As the world grows more urbanised, large scale disasters are increasingly impacting urban areas. Aid agencies are much less significant players in urban responses, as their available resources are often dwarfed by those of existing service providers. It is crucial for effective urban disaster response to build strong relations with national and municipal authorities as well as private sector services suppliers, and to work within existing legislation and long term plans for the cities.
As a senior consultant at a large, private sector service supplier, Jamila explains the impact of RedR’s training on her role:
"The key thing I took away from the course is the big difference between working in an urban and rural context in emergencies. Learning about the complexities of urban disasters was very eye-opening. One of my main interests is community engagement and stakeholder management, and it was interesting to explore this in an urban emergency context. We also covered how to profile populations, communicate with them, and assess their different needs and opportunities for engaging them in the response efforts.
The exchange with others on the course was another valuable aspect - I think I was only 1 of 2 participants [out of 20] who were not working with iNGOs in emergencies on the ground. I would definitely recommend the course to my colleagues. Overall, the quality of the case studies and material used, as well as the group and individual exercises were very well suited to the topic and to give us a good understanding of managing emergencies in an urban context. The course facilitator, Jim Kennedy, was particularly knowledgeable in the topic and made sure that he gave us clear and generous explanations and feedback on the several questions and points raised.

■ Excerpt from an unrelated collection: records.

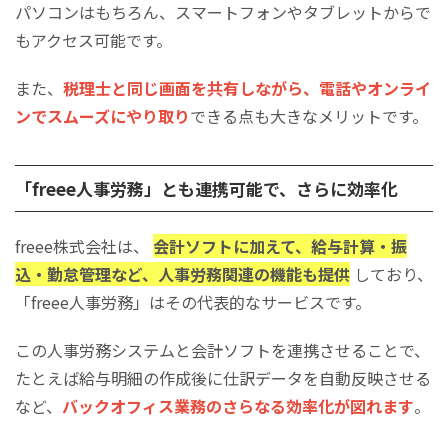
パソコンはもちろん、スマートフォンやタブレットからで
もアクセス可能です。
また、
税理士と同じ画面を共有しながら、電話やオンライ
ンでスムーズにやり取り
できる点も大きなメリットです。
「freee人事労務」とも連携可能で、さらに効率化
freee株式会社は、
会計ソフトに加えて、給与計算・振
込・勤怠管理など、人事労務関連の機能も提供
しており、
「freee人事労務」はその代表的なサービスです。
この人事労務システムと会計ソフトを連携させることで、
たとえば給与明細の作成後に仕訳データを自動反映させる
など、
バックオフィス業務のさらなる効率化が図れます
。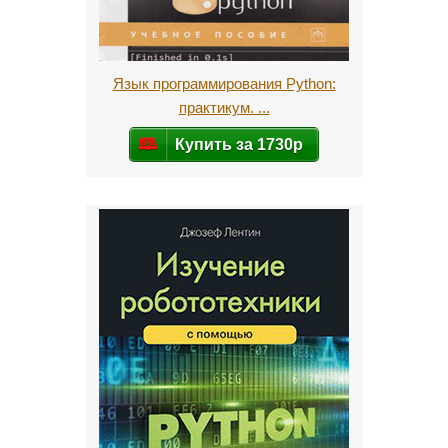
Язык программирования Python:
практикум. ...
Купить за 1730р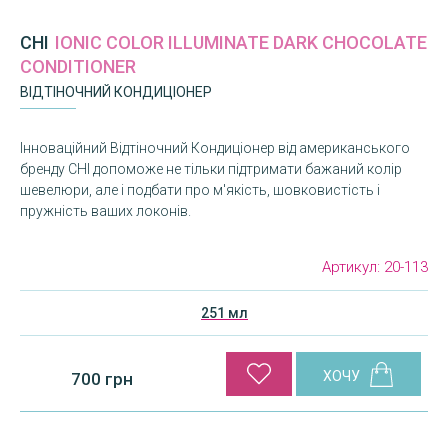
CHI
IONIC COLOR ILLUMINATE DARK CHOCOLATE
CONDITIONER
ВІДТІНОЧНИЙ КОНДИЦІОНЕР
Інноваційний Відтіночний Кондиціонер від американського
бренду CHI допоможе не тільки підтримати бажаний колір
шевелюри, але і подбати про м'якість, шовковистість і
пружність ваших локонів.
Артикул:
20-113
251 мл
700 грн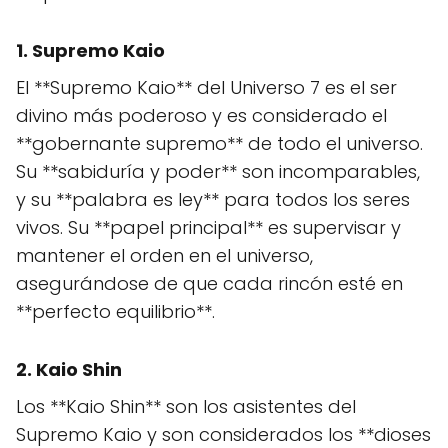
1. Supremo Kaio
El **Supremo Kaio** del Universo 7 es el ser
divino más poderoso y es considerado el
**gobernante supremo** de todo el universo.
Su **sabiduría y poder** son incomparables,
y su **palabra es ley** para todos los seres
vivos. Su **papel principal** es supervisar y
mantener el orden en el universo,
asegurándose de que cada rincón esté en
**perfecto equilibrio**.
2. Kaio Shin
Los **Kaio Shin** son los asistentes del
Supremo Kaio y son considerados los **dioses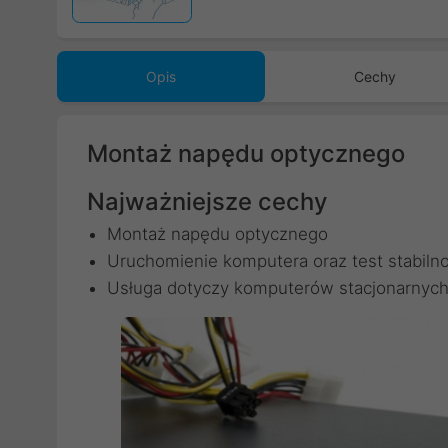
Opis
Cechy
Montaż napędu optycznego
Najważniejsze cechy
Montaż napędu optycznego
Uruchomienie komputera oraz test stabiln
Usługa dotyczy komputerów stacjonarnych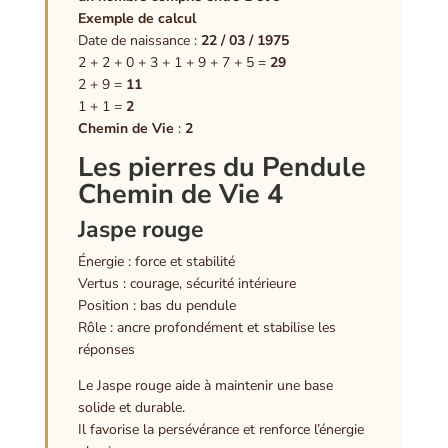
Exemple de calcul
Date de naissance :
22 / 03 / 1975
2 + 2 + 0 + 3 + 1 + 9 + 7 + 5 =
29
2 + 9 =
11
1 + 1 =
2
Chemin de Vie
:
2
Les pierres du Pendule
Chemin de Vie 4
Jaspe rouge
Énergie : force et stabilité
Vertus : courage, sécurité intérieure
Position : bas du pendule
Rôle : ancre profondément et stabilise les
réponses
Le Jaspe rouge aide à maintenir une base
solide et durable.
Il favorise la persévérance et renforce l’énergie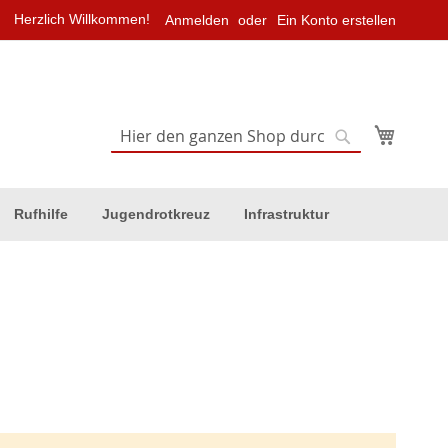
Herzlich Willkommen!
Anmelden
Ein Konto erstellen
Mein Wa
Suche
Suche
Rufhilfe
Jugendrotkreuz
Infrastruktur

In terms of how the course has impacted on my work, I applied some of my learnings in a proposal for a WASH project in Jordan following the course. I definitely think it contributed to my professional development as it increased my understanding of the complexities in cities from a governance perspective (which in turn impacts management of emergencies) and this is a key focus area in the work we do in Arup. Separately, it has helped build on my skills in the humanitarian sector and I hope this will help me get involved in more projects with a humanitarian focus going forward."